McClintock’s work had a large and immediate sale, and went through seven editions. It is the best and most interesting of all Arctic books, because no other author ever had such a tale to tell. It is worthy of its subject—a story modestly and simply told, but with clearness and conciseness, and yet with such unconscious force and pathos that the reader becomes enthralled by the living interest of the narrative. It has dramatic unity, its several episodes all leading up to the culminating point of interest. Unconscious of his own power, McClintock unintentionally impresses the reader with his supreme ability and consummate leadership. The geographical value and importance of his Arctic labours is shown by the great extent and character of his discoveries. He was a close observer and a diligent collector.

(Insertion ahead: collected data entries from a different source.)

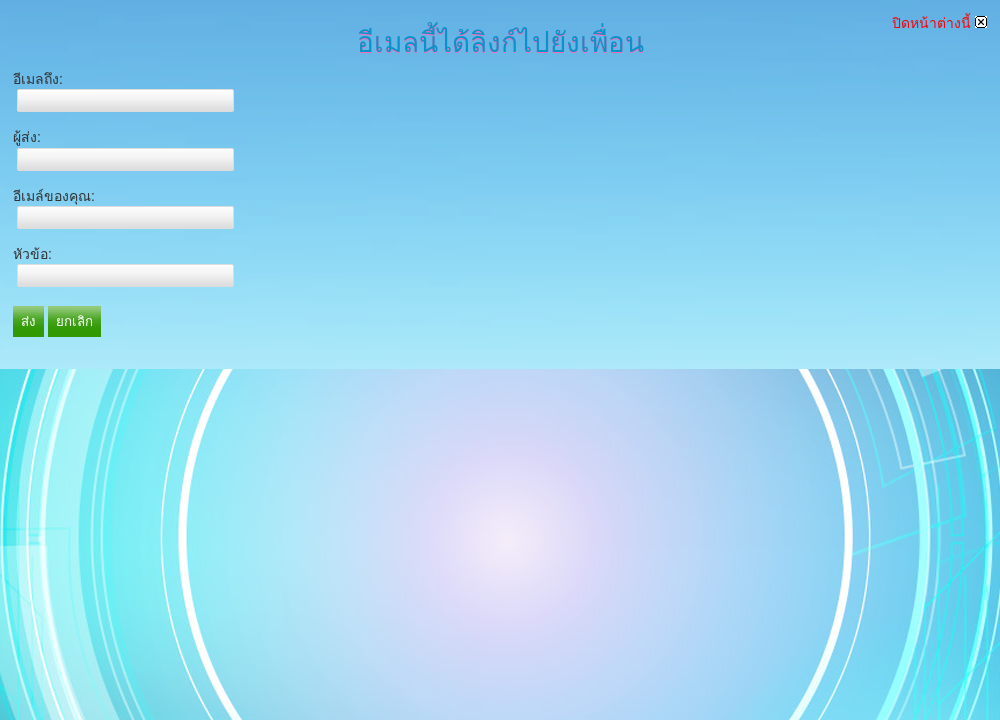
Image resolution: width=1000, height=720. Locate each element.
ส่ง (28, 321)
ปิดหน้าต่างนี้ (939, 23)
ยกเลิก (74, 321)
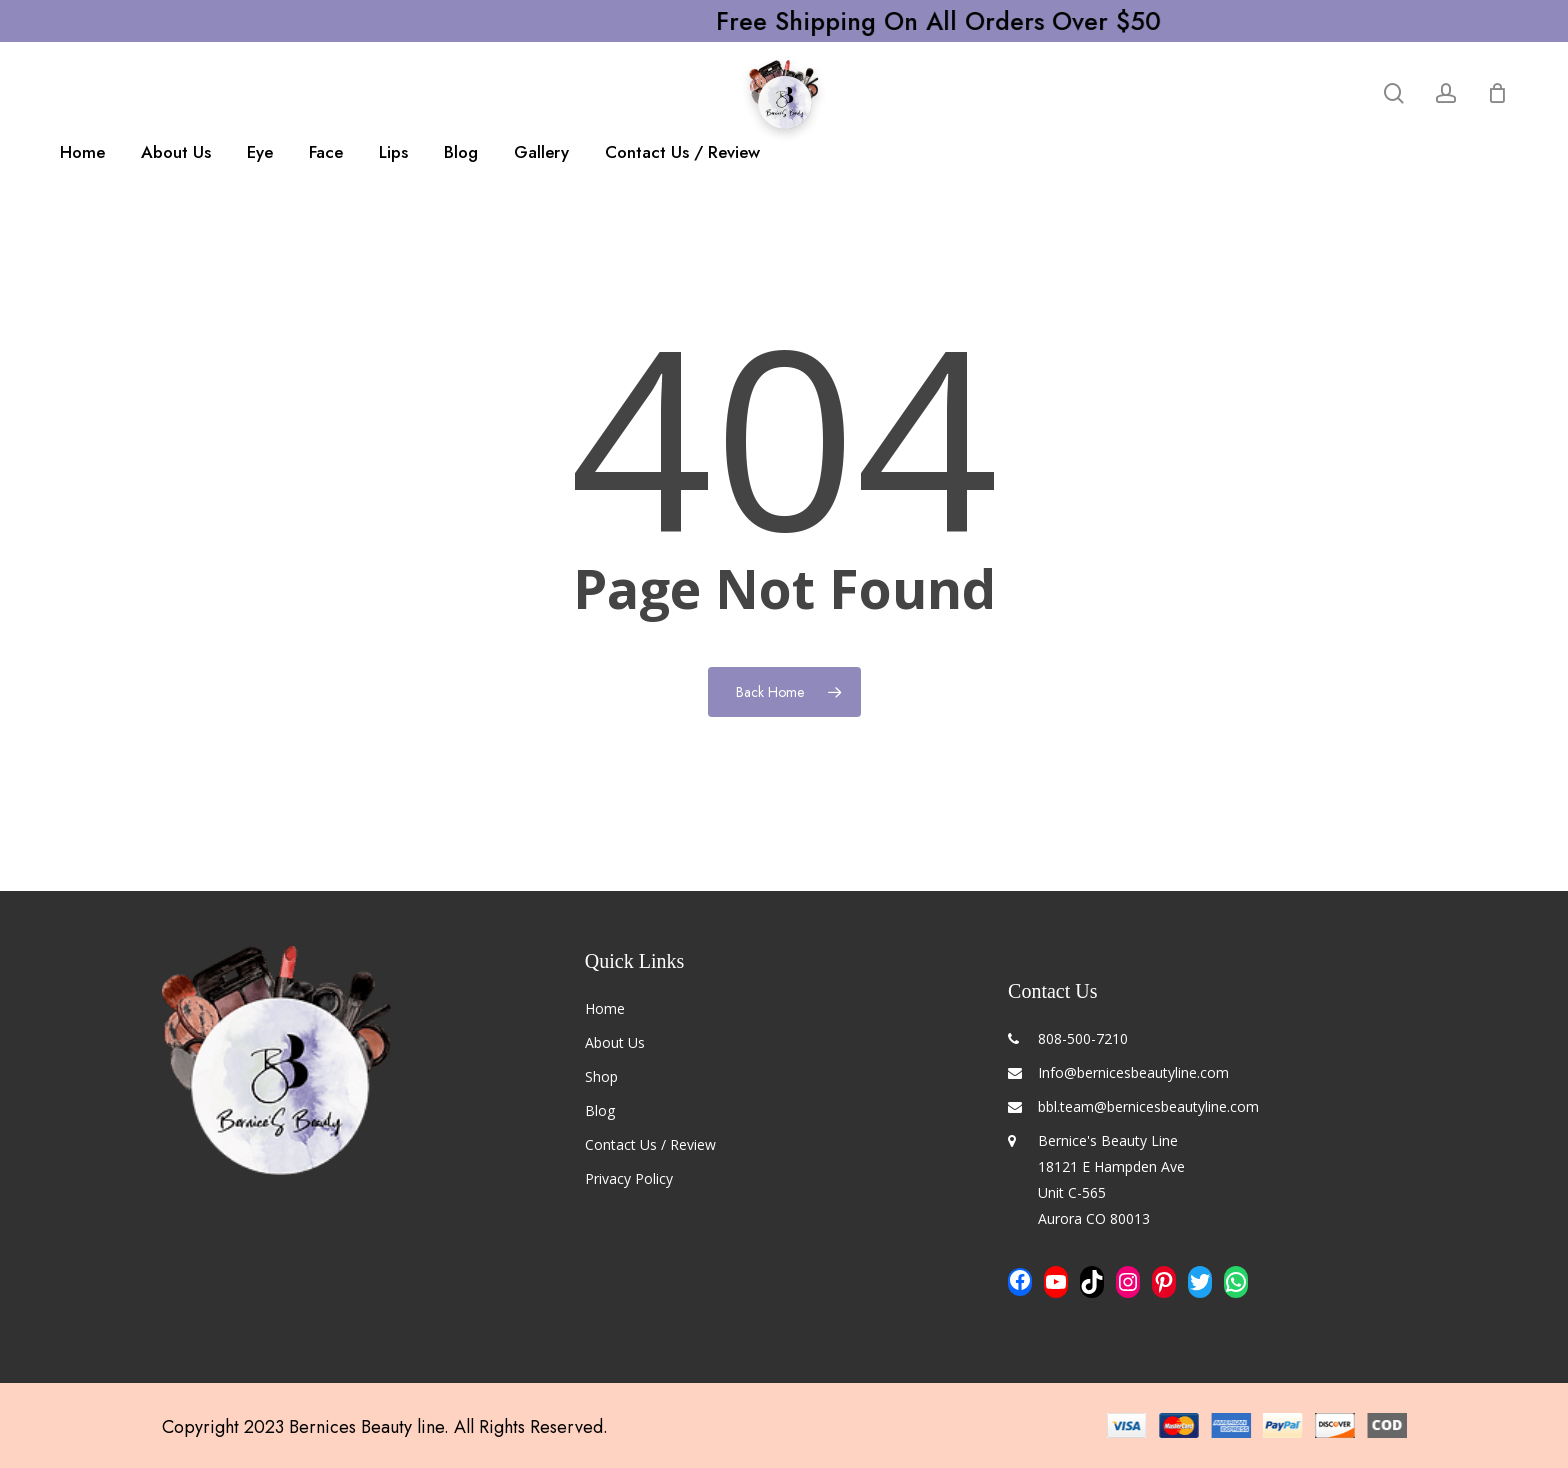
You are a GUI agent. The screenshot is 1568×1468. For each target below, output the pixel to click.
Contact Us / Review (650, 1144)
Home (605, 1008)
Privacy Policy (629, 1178)
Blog (600, 1110)
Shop (601, 1076)
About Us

p. 263-64: In February 1861, McClintock was appointed to the Doris, a 32-gun frigate in the Mediterranean, in succession to Captain Heathcote. He passed a pleasant week at Malta, waiting for the arrival of the Doris. On April 9 he drove with an old messmate and his wife to the Phoenician ruins of Hagiar Chem, near the village of Casal Crendi. He took a great interest in these rather mysterious remains, and afterwards went with his friends to the Library at Valetta to see the carved stones and kabiri, which had been found among the ruins.